Can a landlord take a deficiency judgment against a residential tenant for the difference in rent upon re-rental after the tenant breaks the lease by early termination? Can a tenant be excused from liability for early termination - if so, under what conditions?

Anwer by Carlton Casler: A "deficiency judgment" is what a lender may obtain against a borrower on a mortgage or deed of trust if the collateral (i.e., the house) is sold at the foreclosure auction for less than the amount owed to the lender. What you are really asking is, "Can a landlord sue and obtain a judgment against the tenant if the tenant moves out before the end of the lease term?" Yes. If the tenant moves, vacates, abandons, etc., the rental property before the lease term ends, then the landlord may sue the tenant for: (1) the rent for the rest of the lease term, (2) any other amounts owed by the tenant to the landlord (i.e., late fees, property damage, etc.), and (3) the costs incurred by the landlord to re-rent the rental property (i.e., advertising, commisisons, etc.). The landlord must reduce that amount by any rent collected from a replacement tenant before the end of the lease term. The foregoing presumes that the landlord immediately takes "reasonable" steps to re-rent the rental property and the tenant had no legal basis for terminating the lease before the end of the lease term.

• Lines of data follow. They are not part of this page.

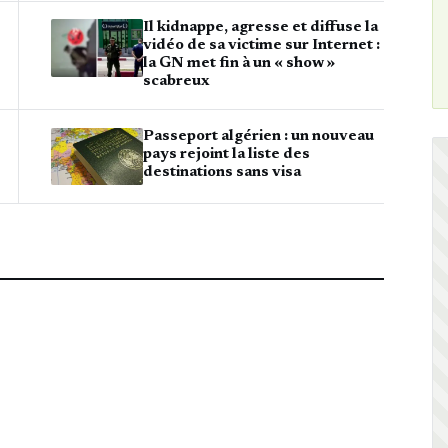
Il kidnappe, agresse et diffuse la
vidéo de sa victime sur Internet :
la GN met fin à un « show »
scabreux
Passeport algérien : un nouveau
pays rejoint la liste des
destinations sans visa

I deducted $550 from a tenant's security deposit for painting. Actual expense was $750.00. I charged for painting since tenant had been in house for a year and three months and she had burned candles in the master bedrm and living room causing soot damage to ceilings. She is now indicating I had no right to deduct this expense as Arizona law does not allow this deduction. Her deposit was $1300 and I refunded $750.00. Candle was also melted on carpet but I did not charge for this expense nor did I charge for paiting any other rooms which was "normal wear and tear". Please advise.

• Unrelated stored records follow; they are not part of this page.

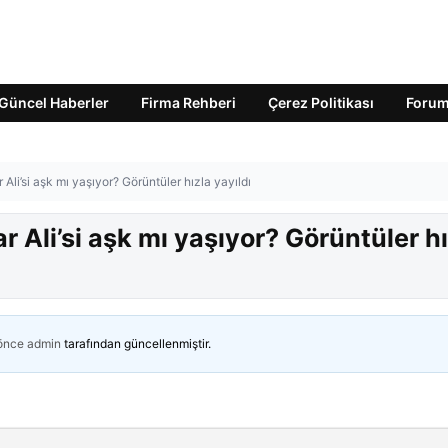
Güncel Haberler
Firma Rehberi
Çerez Politikası
Foru
 Ali’si aşk mı yaşıyor? Görüntüler hızla yayıldı
ar Ali’si aşk mı yaşıyor? Görüntüler h
 önce
admin
tarafından güncellenmiştir.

Answer by Carlton Casler: "Normal wear and tear," which cannot be charged to the tenant, is sometimes very hard to define. Dirt, soot, melted wax and/or other damage probably exceeds "normal wear and tear" and, therefore, may be charged to the tenant. Paint and carpet have an expected economic life (i.e., how long they are expected to last). The length of that economic life is determined by the quality of the materials (i.e., "top of the line" versus the cheapest material) and the amount of use (i.e., "normal wear and tear" is different for one tenant than for a family of six). In your case, I would want to know the economic life of the paint in your rental unit and the date that it was last painted. If the paint was at (or very near) the end of its economic life, then deductions for repainting may not be warranted. On the other hand, if it was painted just before this tenant moved in, then her use of the rental unit exceeded "normal wear and tear." In that case, deducting $550 for paint when the actual cost was $750 appears to be reasonable. As for the tenant saying that Arizona law does not allow a landlord to make these kinds of damages, she is incorrect.